Seven months after Iran satisfied international concerns by agreeing to ship its uranium to Russia for enriching, but then reneged on the deal, Iran has agreed to ship its uranium to Turkey for enriching. If it succeeds, this Brazil-brokered deal would allow Iran to enrich uranium for nuclear power but would restrict its ability to enrich uranium for nuclear weaponry. That would be good news for the international community wary of an Iranian nuclear program, but there are complications.

  • The Details  Foreign Policy's Joshua Keating has them. "Under the new deal, negotiated at a three-way meeting including Brazilian President Luiz Inacio Lula Da Silva and Turkish Prime Minister Recep Tayyip Erdogan, Iran would ship 2,640 pounds of low-enriched uranium to Turkey for storage. In exchange, after one year Iran would be eligible to receive 265 pounds of material enriched in France and Russia. An Iranian foreign ministry spokesman said the country would continue to enrich uranium on its own, despite the new deal."
  • The Turkey-Iran Relationship  The New Republic's Michael Crowley's explores the country's ties. "Peacefully stopping an Iranian bomb without Turkey’s help won’t be easy: Turkey holds a seat on the U.N. Security Council until December and may conduct as much as $20 billion in trade per year with its Persian neighbor. Yet Turkey argues that sanctions will have little impact on Iran while causing collateral damage to its own economy.

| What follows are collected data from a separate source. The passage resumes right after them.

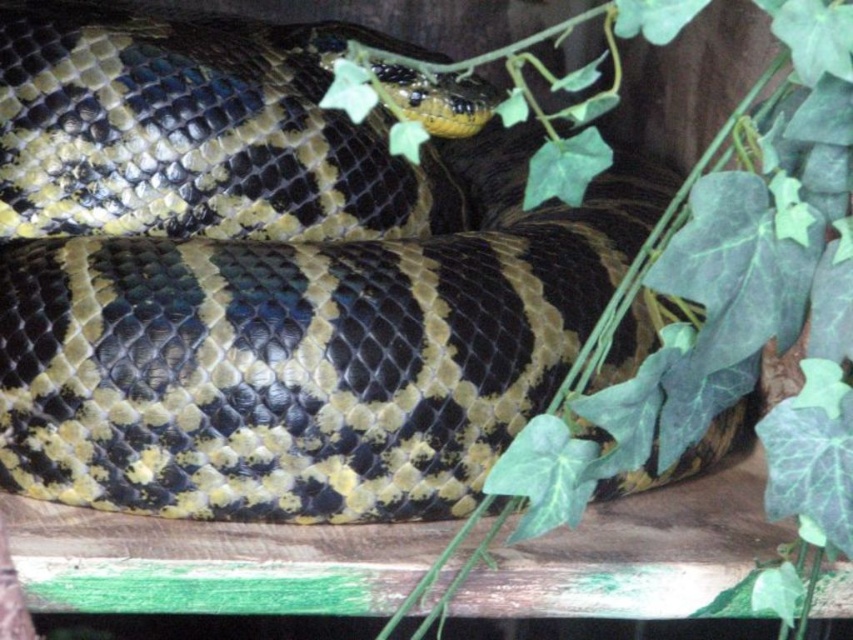 Question: Does yellow-green scales at center appear under green leafy vine at upper center?

Choices:
 (A) no
 (B) yes

Answer: (A)

Question: Can you confirm if yellow-green scales at center is wider than green leafy vine at upper center?

Choices:
 (A) no
 (B) yes

Answer: (B)

Question: Does yellow-green scales at center have a larger size compared to green leafy vine at upper center?

Choices:
 (A) no
 (B) yes

Answer: (B)

Question: Which point appears closest to the camera in this image?

Choices:
 (A) (0, 241)
 (B) (798, 460)

Answer: (B)

Question: Which object appears farthest from the camera in this image?

Choices:
 (A) green leafy vine at upper center
 (B) yellow-green scales at center

Answer: (B)

Question: Which point is farther to the camera?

After spending a few days in the country, one also gets the feeling that the Turks don’t mind forcing the United States to kowtow to them, rather than the other way around."
  • Could Hurt Sanctions  Foreign Policy's Joshua Keating adds, "Iran's apparent cooperation with the new agreement could make it less likely that Russia and China will support tougher sanctions against Iran in the U.N. security council and puts President Barack Obama in the awkward position of potentially rejecting a deal, nearly identical to one he negotiated months earlier."
  • Victory for Turkey  Foreign Policy's Marc Lynch tweets, "I heard a lot about this Iran nuclear fuel swap deal when I was in Turkey -- they at least think it's for real. Iran fuel-swap deal seems like big win for Turks (and to lesser extent Brazil) -- will U.S. go for it? I say win for Turks bc I heard that Turkish FM Davutoglu spent nearly 20 hours in direct, private talks w/Khamenei to get nuke deal."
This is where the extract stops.